To do:
The answer should consist of the full listing below, repeated exactly and free of pictures.

Data section:
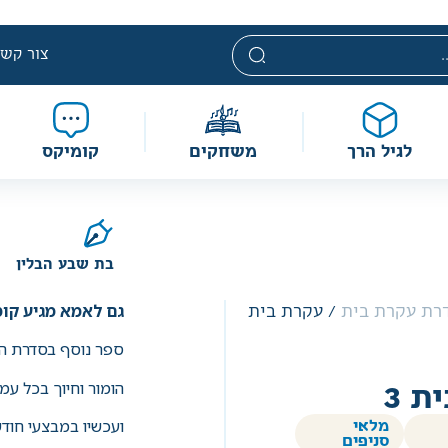
י. מחירים אלה ניתנים במסגרת מדיניות תמחור מוזלת, ואינם נחשבי
מוגבלת וע״פ התקנות.
צור קשר
לגיל הרך
משחקים
קומיקס
בת שבע הבלין
גם לאמא מגיע קומ
רת עקרת בית
/ עקרת בית
ספר נוסף בסדרת ה
הומור וחיוך בכל עמ
ת 3
ועכשיו במבצעי חוד
מלאי
סניפים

Result for this exercise:
י. מחירים אלה ניתנים במסגרת מדיניות תמחור מוזלת, ואינם נחשבי
מוגבלת וע״פ התקנות.
צור קשר
לגיל הרך
משחקים
קומיקס
בת שבע הבלין
גם לאמא מגיע קומ
רת עקרת בית
/ עקרת בית
ספר נוסף בסדרת ה
הומור וחיוך בכל עמ
ת 3
ועכשיו במבצעי חוד
מלאי
סניפים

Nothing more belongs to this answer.